80 years since Pearl Harbor Attack –“Love and Forgiveness”

A poster for the movie "Tora, Tora, Tora!"English Article
Translation / 翻訳

It has been 80 years since Japan attacked Pearl Harbor on December 7, 1941, when the war between Japan and the United States was opened. The encrypted telegram “Tora Tora Tora” (We have succeeded in surprise attack ) sent by commander Mitsuo Fuchida was so famous that it became the title of a Hollywood movie.

From the movie “Tora! Tora! Tora!” Mitsuo Fuchida played by Takahiro Tamura

“Recollection of the Commander of the Pearl Harbor Attack” is an autobiography of Mr. Fuchida, and can be said to be a valuable historical document as a memoir of the person who led the war in Japan on site. In the Naval Battle of Midway, which was the turning point of Japan’s defeat in the Pacific War, he was seriously injured with a broken leg when he escaped from the bombed aircraft carrier Akagi. Immediately after the atomic bomb was dropped, he participated as a member of the navy investigation team in Hiroshima.

Mitsuo Fuchida’s book from Amazon

After reading the pamphlet “I was a Japanese POW” by Jacob DeShazer, who was taken prisoner by crash landing in a Japanese military-controlled area in China after the first air bombing of Tokyo, DeShazer thought about the Bible. Knowing that he lived a prisoner of war supported by bible and Christianity, Fuchida also became interested in Christianity. He was baptized in 1950 and went on a missionary journey to the United States in 1952.

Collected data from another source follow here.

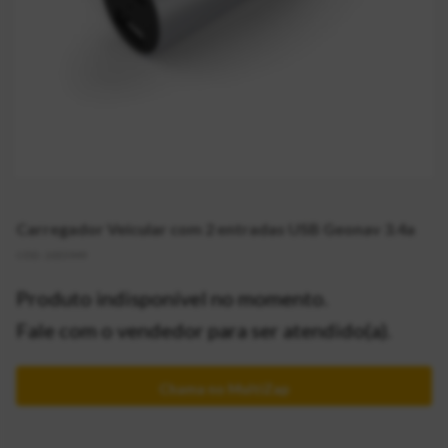
Carregador Veicular com 2 entradas USB Geonav 3.4a
CÓD:
2055949
Produto indisponível no momento.
Fale com o vendedor para ser atendido(a).
Chama no MultiZap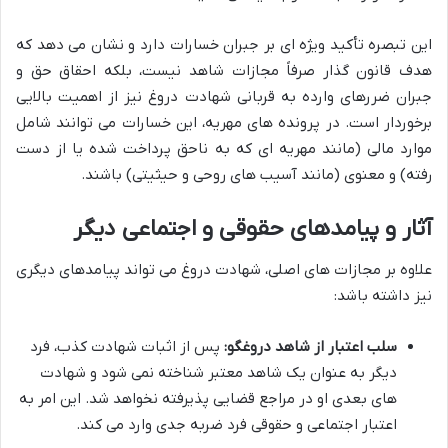
این تبصره تأکید ویژه ای بر جبران خسارات دارد و نشان می دهد که
هدف قانون گذار صرفاً مجازات شاهد نیست، بلکه احقاق حق و
جبران ضررهای وارده به قربانی شهادت دروغ نیز از اهمیت بالایی
برخوردار است. در پرونده های مهریه، این خسارات می توانند شامل
موارد مالی (مانند مهریه ای که به ناحق پرداخت شده یا از دست
رفته) و معنوی (مانند آسیب های روحی و حیثیتی) باشند.
آثار و پیامدهای حقوقی و اجتماعی دیگر
علاوه بر مجازات های اصلی، شهادت دروغ می تواند پیامدهای دیگری
نیز داشته باشد:
سلب اعتبار از شاهد دروغگو:
پس از اثبات شهادت کذب، فرد
دیگر به عنوان یک شاهد معتبر شناخته نمی شود و شهادت
های بعدی او در مراجع قضایی پذیرفته نخواهد شد. این امر به
اعتبار اجتماعی و حقوقی فرد ضربه جدی وارد می کند.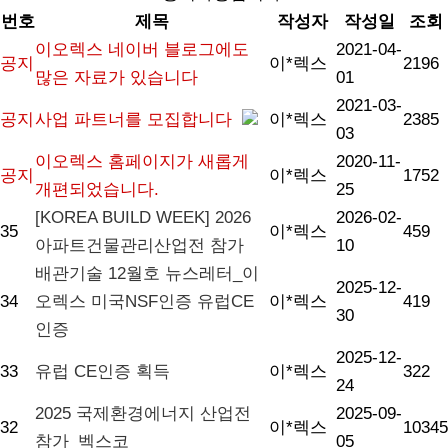
번호
제목
작성자
작성일
조회
이오렉스 네이버 블로그에도
2021-04-
공지
이*렉스
2196
많은 자료가 있습니다
01
2021-03-
공지
사업 파트너를 모집합니다
이*렉스
2385
03
이오렉스 홈페이지가 새롭게
2020-11-
공지
이*렉스
1752
개편되었습니다.
25
[KOREA BUILD WEEK] 2026
2026-02-
35
이*렉스
459
아파트건물관리산업전 참가
10
배관기술 12월호 뉴스레터_이
2025-12-
34
오렉스 미국NSF인증 유럽CE
이*렉스
419
30
인증
2025-12-
33
유럽 CE인증 획득
이*렉스
322
24
2025 국제환경에너지 산업전
2025-09-
32
이*렉스
10345
참가_벡스코
05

In the Asahi Shimbun dated December 1, Rev. Satoshi Uchida stated that what Mr. Fuchida realized by surviving the fierce war might have been “love and forgiveness.” Mr. Fuchida explained that the war was brought about by the narrow mind that they do not understand each other, arguing in Japan and the United States that the chain of hatred of war in which humans kill each other must be broken.

“Love and forgiveness” is also the theme of the Islamic religion and can be said to be a universal value common to all religions.

My heart can take on any form:
a meadow for gazelles,
a cloister for monks,
For the idols, sacred ground,
Ka’ba for the circling pilgrim,
the tables of the Torah,
the scrolls of the Qur’ān.
I profess the religion of love;
wherever its caravan turns along the way,
that is the belief,
the faith I keep.

Ibn Arabi

This is a poem written by Ibn Arabi (1165-1240), a Sufi (with a particular emphasis on the inside) born in Murcia, Spain. Arabi argued humans are a mirror of God. He claims that the original form of human beings is “perfect human beings”. A “perfect human” is one who changes his or her mind and accepts God, who constantly appears in various forms. It is a human being who sees God in every being in the universe and has the heart to praise God who appears in various forms. Arabi considered that a person with a tolerant heart who saw the manifestation of God, even pagans and sinners, was a “perfect human being.”

Ibn Arabi’s Selected Poems

Ibn Arabi’s idea of ​​tolerance may have a historical and social background in Andalus (Islamic Spain), where Islam, Judaism, and Christianity coexisted. He was educated in Seville, Spain, the center of Islamic culture and academia. During his 30-year life in Seville, he traveled to various parts of Spain and North Africa. Arabi deepened his thoughts on Islam by meeting directly with and touching on the idea of Averroes (1126-98), who was a philosopher and legal and medical scholar in Cordoba, and gave commentary on all the works of Aristotle.